La garantie des vices cachés dans les marchés publics
Nous allons tout d’abord étudier comment cette notion civiliste de la garantie pour vice caché est désormais applicable en marché public (I), puis nous étudierons quelles sont les conditions de sa mise en œuvre (II) et enfin pourquoi la garantie pour vice caché est un dispositif supplétif à la garantie technique prévue par les différents cahiers des clauses administratives générales (III).
I. Une notion purement civiliste applicable en droit des marchés publics
C’est par la décision Centre hospitalier de la région d’Annecy que le Conseil d’État consacre clairement l’application directe de la garantie des vices cachés en matière de marchés publics, « considérant [...] qu'aux termes de l'article 1641 du Code civil : "Le vendeur est tenu de la garantie à raison des défauts cachés de la chose vendue qui la rendent impropre à l'usage auquel on la destine [...]" ; que la cour administrative d'appel n'a pas commis d'erreur de droit en faisant application des dispositions précitées sans les adapter au droit des marchés publics ».

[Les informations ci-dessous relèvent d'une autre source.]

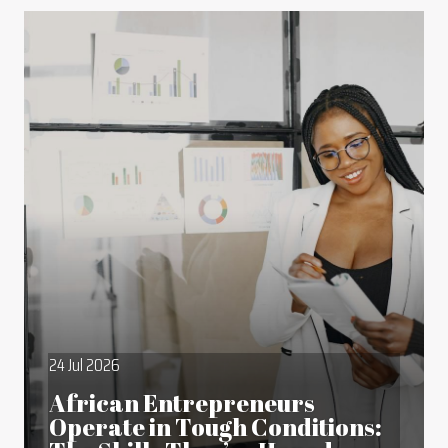
24 Jul 2026
African Entrepreneurs
Operate in Tough Conditions: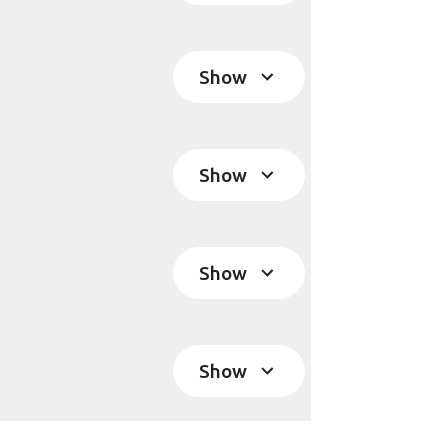
Show
Show
Show
Show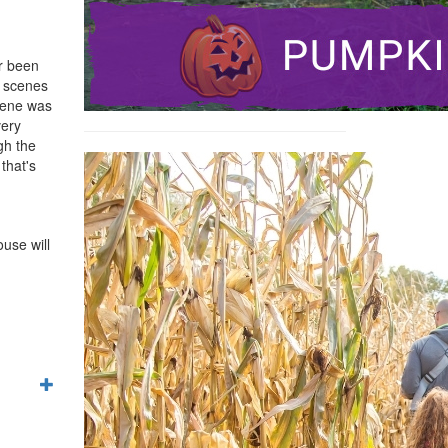
er been
e scenes
cene was
very
gh the
that's
use will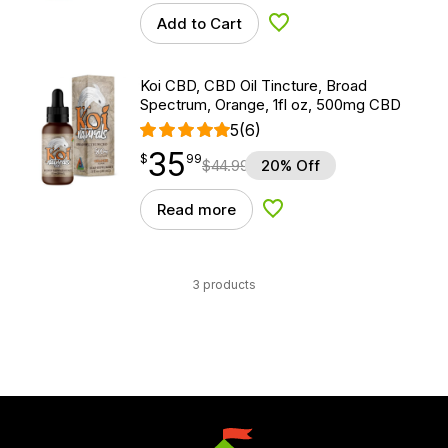
Add to Cart
Add to Wishlist
Koi CBD, CBD Oil Tincture, Broad
Spectrum, Orange, 1fl oz, 500mg CBD
5
(6)
35
$
point
35.99
$
99
$
44.99
20% Off
Read more
Add to Wishlist
3 products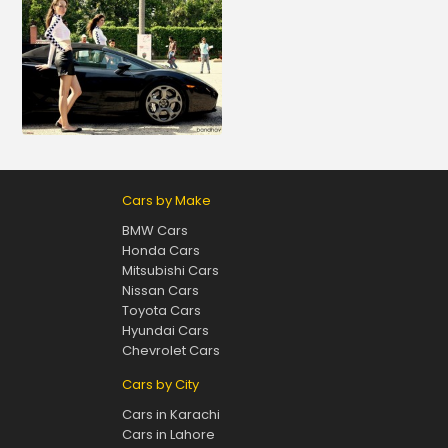
Cars by Make
BMW Cars
Honda Cars
Mitsubishi Cars
Nissan Cars
Toyota Cars
Hyundai Cars
Chevrolet Cars
Cars by City
Cars in Karachi
Cars in Lahore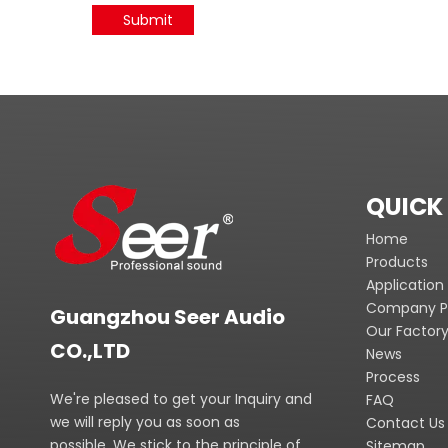
Submit
QUICK 
Home
Products
Application
Company Pr
Guangzhou Seer Audio
Our Factor
CO.,LTD
News
Process
We're pleased to get your Inquiry and
FAQ
we will reply you as soon as
Contact Us
possible. We stick to the principle of
Sitemap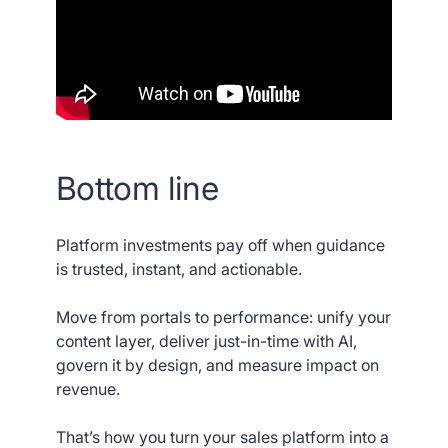
Bottom line
Platform investments pay off when guidance
is trusted, instant, and actionable.
Move from portals to performance: unify your
content layer, deliver just-in-time with AI,
govern it by design, and measure impact on
revenue.
That’s how you turn your sales platform into a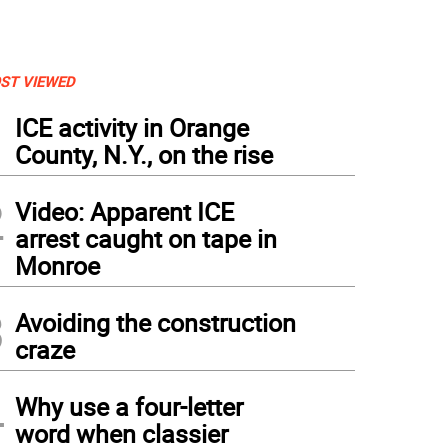
ST VIEWED
1
ICE activity in Orange
County, N.Y., on the rise
2
Video: Apparent ICE
arrest caught on tape in
Monroe
3
Avoiding the construction
craze
4
Why use a four-letter
word when classier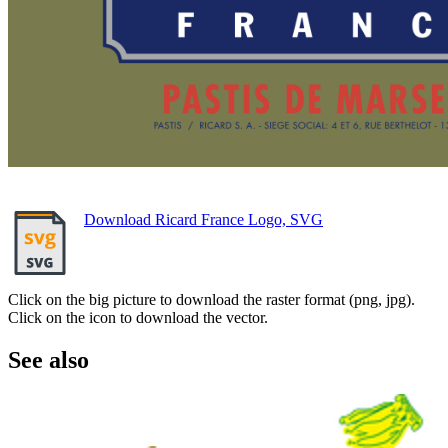
Download Ricard France Logo, SVG
Click on the big picture to download the raster format (png, jpg).
Click on the icon to download the vector.
See also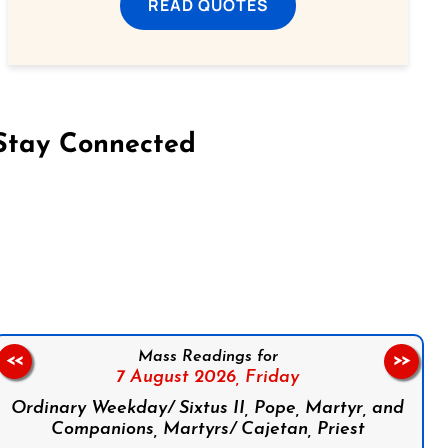
READ QUOTES
Stay Connected
on Facebook
Follow us on Instagram
Follow us on X
Subscribe to our YouTube Channel
Follow us on WhatsApp
Mass Readings for
<<
>>
7 August 2026,
Friday
Ordinary Weekday/ Sixtus II, Pope, Martyr, and
Companions, Martyrs/ Cajetan, Priest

II. La mise en œuvre de la garantie des vices cachés
Envers un consommateur ou un acheteur profane, la garantie pour vice caché joue pleinement, mais pas pour l’acheteur professionnel qui aurait dû voir le vice affectant la chose, celui-ci devenant alors un vice apparent, hypothéquant la réception par l’acheteur. Non seulement il existe une présomption simple de découverte du vice par l’acheteur professionnel, mais de plus, il peut se voir opposer des clauses limitatives de garantie, contrairement à l’acheteur non professionnel.
L’acheteur public est-il un acheteur professionnel au regard des vices cachés ? La jurisprudence civile considère qu’un acheteur professionnel est assimilé à un profane, si sa spécialité, c'est-à-dire ses compétences techniques, ne correspondent pas au domaine d’achat en cause. Dans la plupart des cas, l’acheteur public sera considéré comme un acheteur non professionnel, n’étant pas spécialisé dans le domaine d’achat. Ainsi, le Conseil d’État dans sa décision Ajaccio Diesel du 7 avril 2011, à l’occasion d’un litige portant sur des véhicules, reconnaît que le centre hospitalier de Castelluccio agit en tant qu’acheteur profane. Dans un tel cas, seule une expertise mandatée par les assureurs permet de découvrir les vices cachés.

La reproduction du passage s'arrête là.